For shared housing like apartments I kind of get extremes opposite the outside temperature. I can be in my underwear (work from home for the win) still a little warm and my wife will be wearing long clothes and one of those hoodie blankets. If there were a weight differential I imagine this would only get worse. Multiply that by everyone living in a building, you're going to get some people far from the mean. Things like wearing tons of clothes in the AC and opening windows in the winter are just ways to give more granular control so it's not trying to fit everyone into one bucket. In single homes it tends towards more plain inefficient as the number of people to optimize for lowers but that leads to the next point.

In general I don't think efficiency is really a problem. It's self regulating, being more inefficient costs you more so you must find it worth it and that's your choice. The real issue is the incentive mismatch of dirty energy sources being cheaper than clean energy sources. There is nothing inherently problematic with someone deciding using 2 mWh instead of 1 mWh in a month is how they want to do things or deciding it's not worth trying to change things around to optimize.
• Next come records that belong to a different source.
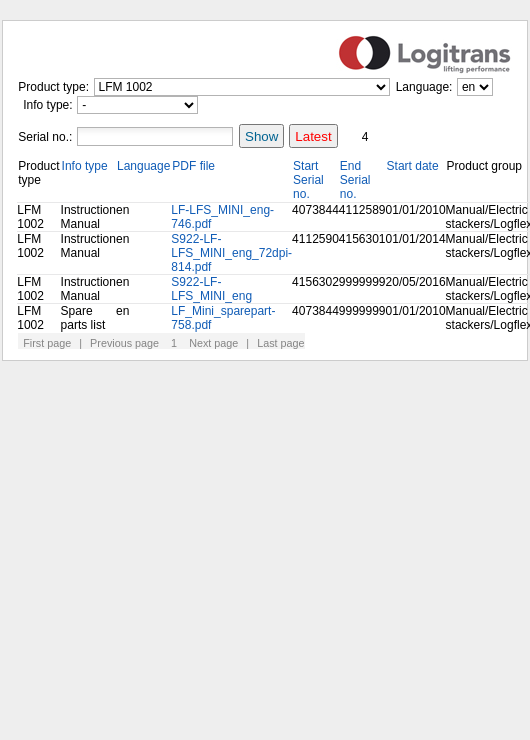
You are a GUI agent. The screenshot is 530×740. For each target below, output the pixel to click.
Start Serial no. (308, 180)
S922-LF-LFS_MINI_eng (211, 289)
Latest (313, 136)
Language (143, 166)
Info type (85, 166)
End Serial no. (355, 180)
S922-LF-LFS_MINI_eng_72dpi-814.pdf (231, 253)
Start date (413, 166)
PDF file (193, 166)
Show (261, 136)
It's a thing in the nicer parts of India too, but I agree. I remember going to NYC when it was quite hot and seeing Toy Story 3. The cinema was so cold, each seat had a huge AC blasting on it at an arctic temperature. I'm not sure what the intention is. It does seem to me, as you say, that the greatest desire of americans is to live in the southern hemisphere, whether unconsciously or consciously. My guess? Americans have a strong erotic lust for both power and the subversion of nature, so it is almost sexually arousing to demonstrate enough power, even unnecessarily, to totally reverse the seasons. See also: guns, massive cars with 10 cup holders, huge interstate roads with 5 lanes in each direction, extremely consumer-engineered foods, etc.
I once heard that certain car models couldn't be sold on the US market without changes because the AC didn't cool the interior fast enough after sitting in the sun.

I'm not sure if this was just a joke. I could totally see this being true whichsays a lot already.